С каждым днем двигались все медленнее, хотя и подморозило. Дальше тянуть было нельзя. И вот ночью Гена проснулся от холода и такого разговора:
– Я тебя в тот раз послушал, – хрипел Миша, – и что вышло. Он завонялся, ты понял? А ведь мороз был… Потому что когда задушишь – это уже покойник получается, или нет? Курицу как? – Курицу режут, а кабана – колют потому что.
– Хватит, ты раз уже резал.
– Ты не это самое, я тебе говорю!
– Дура я, послушал. Надо было того брать, с шестого барака.
– У того сало старое. Попробуй увялить.
– А этого чем жрать будешь, покажи зубы.
Лежал Гена помертвевший, все понял. Вспомнил и лагерные рассказы, и разговоры с Беней, вспомнил про паспорт с карточкой и заплакал.
– Тихо! – цикнулБеня, – вроде не спит.
Наутро Гена поднялся и начал вот что:
– Как умру, братцы, – плакал он, ковыляя, – как умру, так про одно прошу: закопайте меня поглубже.
– Не бойсь, Гена, закопаем. Тебе понравится.

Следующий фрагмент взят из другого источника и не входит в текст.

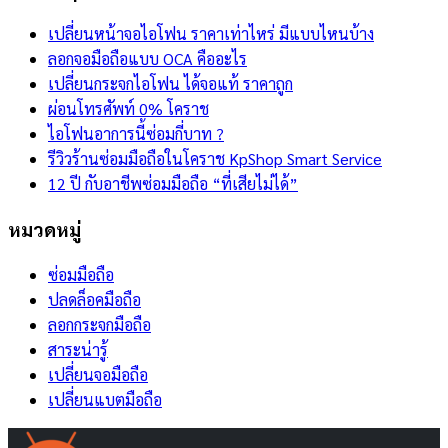
เปลี่ยนหน้าจอไอโฟน ราคาเท่าไหร่ มีแบบไหนบ้าง
ลอกจอมือถือแบบ OCA คืออะไร
เปลี่ยนกระจกไอโฟน ได้จอแท้ ราคาถูก
ผ่อนโทรศัพท์ 0% โคราช
ไอโฟนอาการนี้ซ่อมกี่บาท ?
รีวิวร้านซ่อมมือถือในโคราช KpShop Smart Service
12 ปี กับอาชีพซ่อมมือถือ “ที่เสียไม่ได้”
หมวดหมู่
ซ่อมมือถือ
ปลดล็อคมือถือ
ลอกกระจกมือถือ
สาระน่ารู้
เปลี่ยนจอมือถือ
เปลี่ยนแบตมือถือ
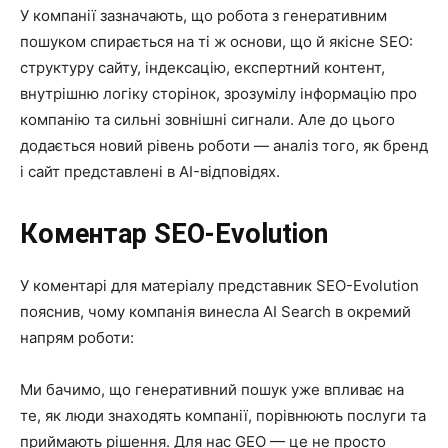
У компанії зазначають, що робота з генеративним
пошуком спирається на ті ж основи, що й якісне SEO:
структуру сайту, індексацію, експертний контент,
внутрішню логіку сторінок, зрозумілу інформацію про
компанію та сильні зовнішні сигнали. Але до цього
додається новий рівень роботи — аналіз того, як бренд
і сайт представлені в AI-відповідях.
Коментар SEO-Evolution
У коментарі для матеріалу представник SEO-Evolution
пояснив, чому компанія винесла AI Search в окремий
напрям роботи:
Ми бачимо, що генеративний пошук уже впливає на
те, як люди знаходять компанії, порівнюють послуги та
приймають рішення. Для нас GEO — це не просто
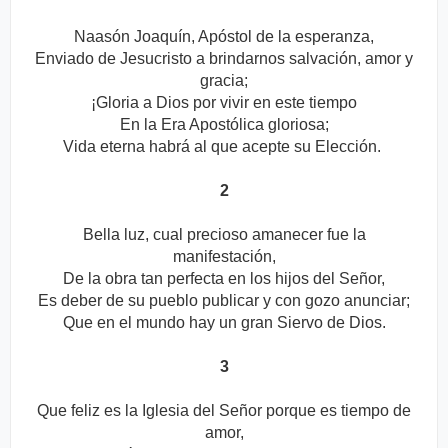
Naasón Joaquín, Apóstol de la esperanza,
Enviado de Jesucristo a brindarnos salvación, amor y
gracia;
¡Gloria a Dios por vivir en este tiempo
En la Era Apostólica gloriosa;
Vida eterna habrá al que acepte su Elección.
2
Bella luz, cual precioso amanecer fue la
manifestación,
De la obra tan perfecta en los hijos del Señor,
Es deber de su pueblo publicar y con gozo anunciar;
Que en el mundo hay un gran Siervo de Dios.
3
Que feliz es la Iglesia del Señor porque es tiempo de
amor,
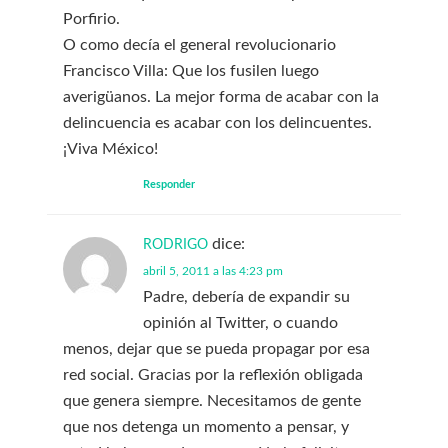
Porfirio.
O como decía el general revolucionario
Francisco Villa: Que los fusilen luego
averigüanos. La mejor forma de acabar con la
delincuencia es acabar con los delincuentes.
¡Viva México!
Responder
dice:
RODRIGO
abril 5, 2011 a las 4:23 pm
Padre, debería de expandir su
opinión al Twitter, o cuando
menos, dejar que se pueda propagar por esa
red social. Gracias por la reflexión obligada
que genera siempre. Necesitamos de gente
que nos detenga un momento a pensar, y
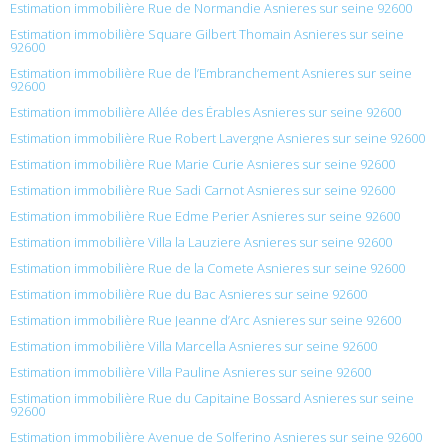
Estimation immobilière Rue de Normandie Asnieres sur seine 92600
Estimation immobilière Square Gilbert Thomain Asnieres sur seine
92600
Estimation immobilière Rue de l’Embranchement Asnieres sur seine
92600
Estimation immobilière Allée des Érables Asnieres sur seine 92600
Estimation immobilière Rue Robert Lavergne Asnieres sur seine 92600
Estimation immobilière Rue Marie Curie Asnieres sur seine 92600
Estimation immobilière Rue Sadi Carnot Asnieres sur seine 92600
Estimation immobilière Rue Edme Perier Asnieres sur seine 92600
Estimation immobilière Villa la Lauziere Asnieres sur seine 92600
Estimation immobilière Rue de la Comete Asnieres sur seine 92600
Estimation immobilière Rue du Bac Asnieres sur seine 92600
Estimation immobilière Rue Jeanne d’Arc Asnieres sur seine 92600
Estimation immobilière Villa Marcella Asnieres sur seine 92600
Estimation immobilière Villa Pauline Asnieres sur seine 92600
Estimation immobilière Rue du Capitaine Bossard Asnieres sur seine
92600
Estimation immobilière Avenue de Solferino Asnieres sur seine 92600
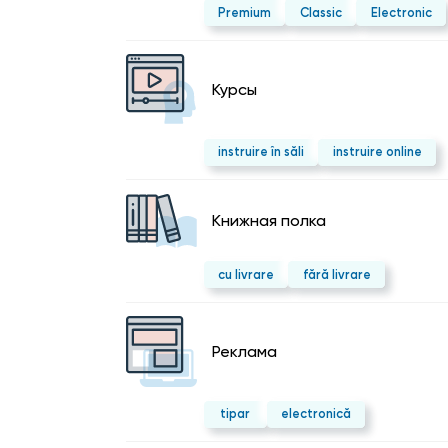
Premium
Classic
Electronic
Курсы
instruire în săli
instruire online
Kнижная полка
cu livrare
fără livrare
Реклама
tipar
electronică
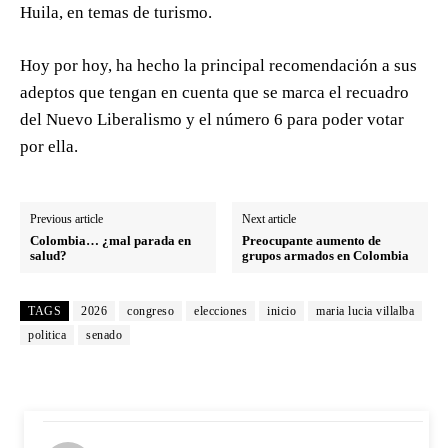
Huila, en temas de turismo.
Hoy por hoy, ha hecho la principal recomendación a sus
adeptos que tengan en cuenta que se marca el recuadro
del Nuevo Liberalismo y el número 6 para poder votar
por ella.
Previous article
Next article
Colombia… ¿mal parada en
Preocupante aumento de
salud?
grupos armados en Colombia
TAGS
2026
congreso
elecciones
inicio
maria lucia villalba
politica
senado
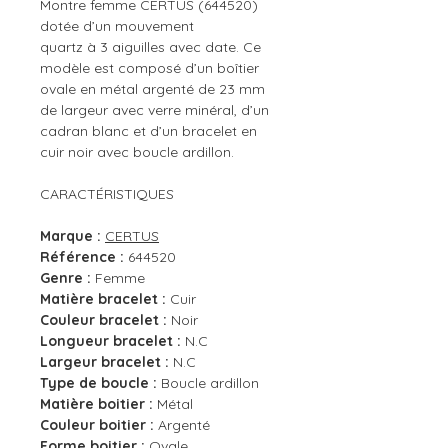
Montre femme CERTUS (644520)
dotée d’un mouvement
quartz à 3 aiguilles avec date. Ce
modèle est composé d’un boîtier
ovale en métal argenté de 23 mm
de largeur avec verre minéral, d’un
cadran blanc et d’un bracelet en
cuir noir avec boucle ardillon.
CARACTÉRISTIQUES
Marque :
CERTUS
Référence :
644520
Genre :
Femme
Matière bracelet :
Cuir
Couleur bracelet :
Noir
Longueur bracelet :
N.C
Largeur bracelet :
N.C
Type de boucle :
Boucle ardillon
Matière boitier :
Métal
Couleur boitier :
Argenté
Forme boitier :
Ovale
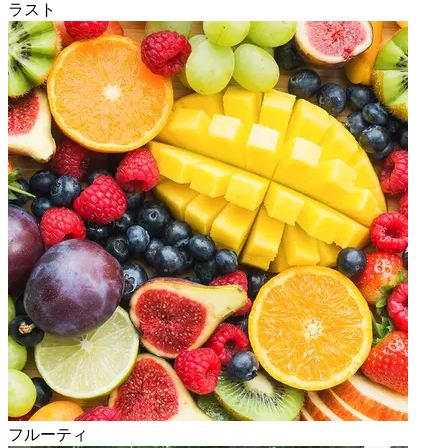
ラスト
フルーティ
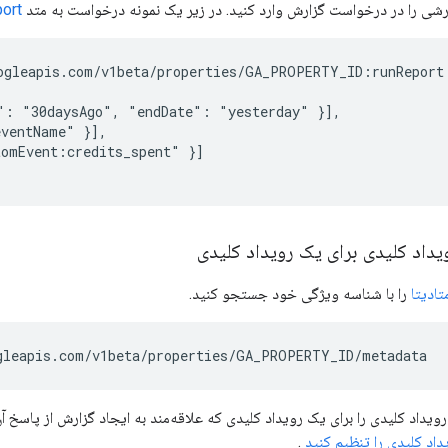
شی را در درخواست گزارش وارد کنید. در زیر یک نمونه درخواست به متد
ort
ogleapis.com/v1beta/properties/GA_PROPERTY_ID:runReport

": "30daysAgo", "endDate": "yesterday" }],

ventName" }],

omEvent:credits_spent" }]

یداد کلیدی برای یک رویداد کلیدی
را با شناسه ویژگی خود جستجو کنید.
ویداد کلیدی را برای یک رویداد کلیدی که علاقه‌مند به ایجاد گزارش از پاسخ آن
داد کلیدی را تنظیم کنید
.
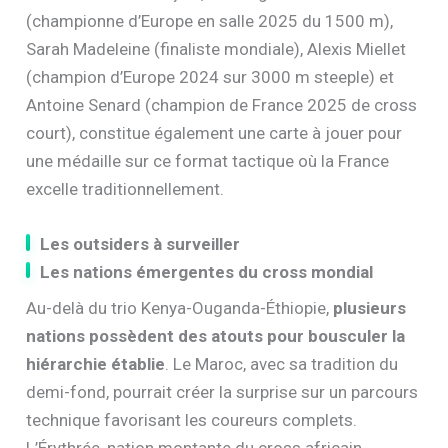
(championne d’Europe en salle 2025 du 1500 m),
Sarah Madeleine (finaliste mondiale), Alexis Miellet
(champion d’Europe 2024 sur 3000 m steeple) et
Antoine Senard (champion de France 2025 de cross
court), constitue également une carte à jouer pour
une médaille sur ce format tactique où la France
excelle traditionnellement.
Les outsiders à surveiller
Les nations émergentes du cross mondial
Au-delà du trio Kenya-Ouganda-Éthiopie,
plusieurs
nations possèdent des atouts pour bousculer la
hiérarchie établie
. Le Maroc, avec sa tradition du
demi-fond, pourrait créer la surprise sur un parcours
technique favorisant les coureurs complets.
L’Érythrée, nation montante du cross africain,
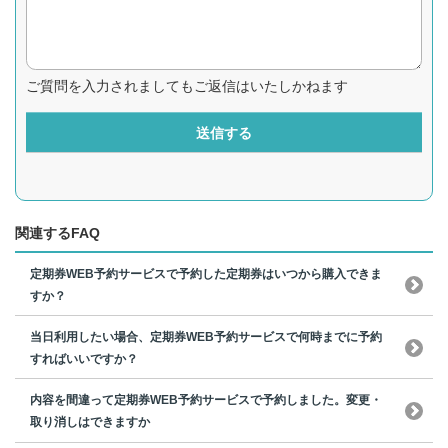
ご質問を入力されましてもご返信はいたしかねます
送信する
関連するFAQ
定期券WEB予約サービスで予約した定期券はいつから購入できま
すか？
当日利用したい場合、定期券WEB予約サービスで何時までに予約
すればいいですか？
内容を間違って定期券WEB予約サービスで予約しました。変更・
取り消しはできますか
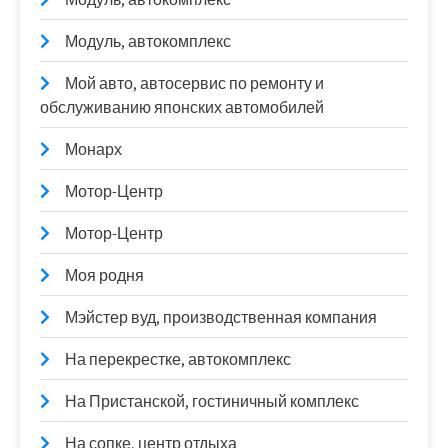
Модуль, автокомплекс
Мой авто, автосервис по ремонту и
обслуживанию японских автомобилей
Монарх
Мотор-Центр
Мотор-Центр
Моя родня
Мэйстер вуд, производственная компания
На перекрестке, автокомплекс
На Пристанской, гостиничный комплекс
На сопке, центр отдыха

– Не хочу вам работу давать, да люди вам после спасибо скажут.
– Чего ты, Гена?
– Что вы их от гибели выручили, всех.
– А ну, стой, говори, чего – от гибели?
– А так. Буду я лежать, растаскает меня зверь-грызун, заразится. Убьет охотник лису, мясо свинье скормит – и нет поселка. Ох, не хотел я говорить, хотел утопиться, когда шли возле речки, да людей пожалел. Опять – рыба меня, медведь рыбу, и поехало. Называется, цепная реакция… У меня такая хвороба внутри, хуже болезни. Я раз слыхал, как врачи спорили. Говорили, в случае чего, надо глубже зарывать, как радиацию. Или держать в керосине.